What is so particular about Mozart’s Horn Concerto No. 4 in E flat major? Through which techniques can the soloist present their skill in this piece?

Mozart composed four concertos for horn, three of them in E flat major and No. 1 in D, although some believe that he probably did not compose this one himself. 

Horn Concert No. 4 is the piece that is most often used by orchestras during auditions for principal horns. This concerto has all the elements of Mozart’s music, such as articulation, intonation, flexibility and clear tone. In my opinion, it represents everything that a good horn player should offer as a complete, well-trained musician. It conveys the unmistakable beauty and elegance of his music, coupled with subtle virtuosity, all of which make his music stand out in a special way.

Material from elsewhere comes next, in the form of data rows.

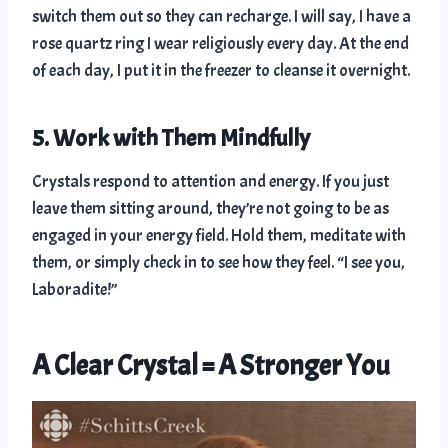
switch them out so they can recharge. I will say, I have a
rose quartz ring I wear religiously every day. At the end
of each day, I put it in the freezer to cleanse it overnight.
5. Work with Them Mindfully
Crystals respond to attention and energy. If you just
leave them sitting around, they’re not going to be as
engaged in your energy field. Hold them, meditate with
them, or simply check in to see how they feel. “I see you,
Laboradite!”
A Clear Crystal = A Stronger You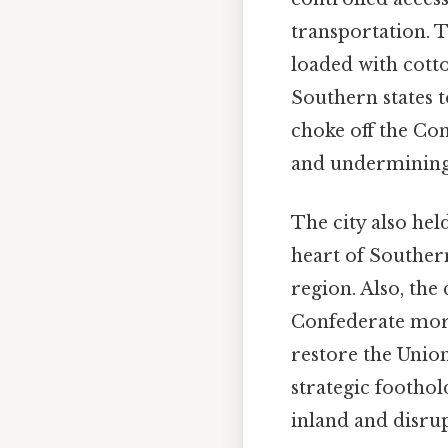
transportation. T
loaded with cotto
Southern states 
choke off the Con
and undermining i
The city also he
heart of Southern
region. Also, th
Confederate mora
restore the Union
strategic foothol
inland and disrup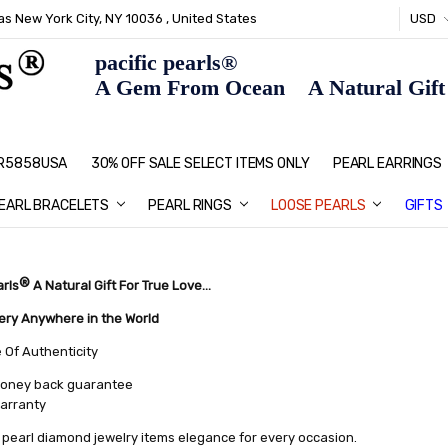
s New York City, NY 10036 , United States
USD
pacific pearls®
A Gem From Ocean A Natural Gift F
: R5858USA
30% OFF SALE SELECT ITEMS ONLY
PEARL JEWELRY: PERFECT CHRIS
HOME PAGE
CONTACT US
ABOUT US
BLOG
SHIPPING & RETURNS
PEARL EDUCATION
METHOD OF PAYMENT
NECKLACE LENGTHS
PEARL CARE
PEARL GRADING
TYPES OF PEARLS
PRIVACY POLICY
GIFT IDEAS
FAQ
PEARL EARRINGS
EARL BRACELETS
PEARL RINGS
LOOSE PEARLS
GIFTS
®
arls
A Natural Gift For True Love...
very Anywhere in the World
e Of Authenticity
oney back guarantee
warranty
pearl diamond jewelry items elegance for every occasion.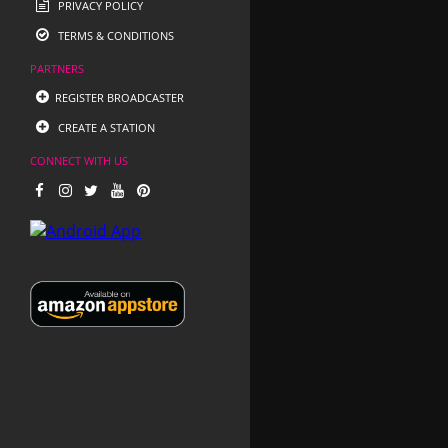
PRIVACY POLICY
TERMS & CONDITIONS
PARTNERS
REGISTER BROADCASTER
CREATE A STATION
CONNECT WITH US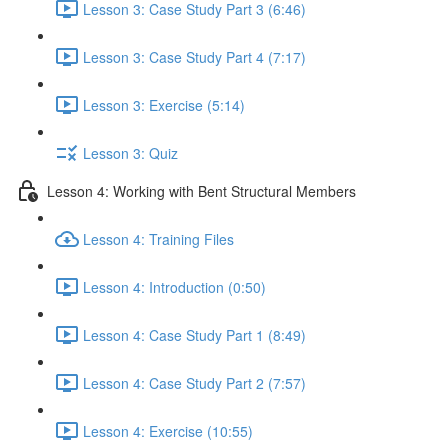
Lesson 3: Case Study Part 3 (6:46)
Lesson 3: Case Study Part 4 (7:17)
Lesson 3: Exercise (5:14)
Lesson 3: Quiz
Lesson 4: Working with Bent Structural Members
Lesson 4: Training Files
Lesson 4: Introduction (0:50)
Lesson 4: Case Study Part 1 (8:49)
Lesson 4: Case Study Part 2 (7:57)
Lesson 4: Exercise (10:55)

Would you like to express any thoughts and feelings about your upcoming performance in the Mozart at Midnight concert?

I’m really looking forward to participating in this concert, and I’m sure that the audience will truly enjoy the entire musical experience. I am grateful for having the opportunity to play the instrument that I love so much and hear its beautiful sounds reverberate within the intimate setting of such a majestic palace in Valletta.

Mozart at Midnight will take place at the Grandmaster’s Palace courtyard in Valletta on Saturday, May 27 at midnight, under the direction of principal conductor Brian Schembri. 

The musical programme will last one hour. Tickets at €45. All proceeds in aid of the The Malta Community Chest Fund Foundation.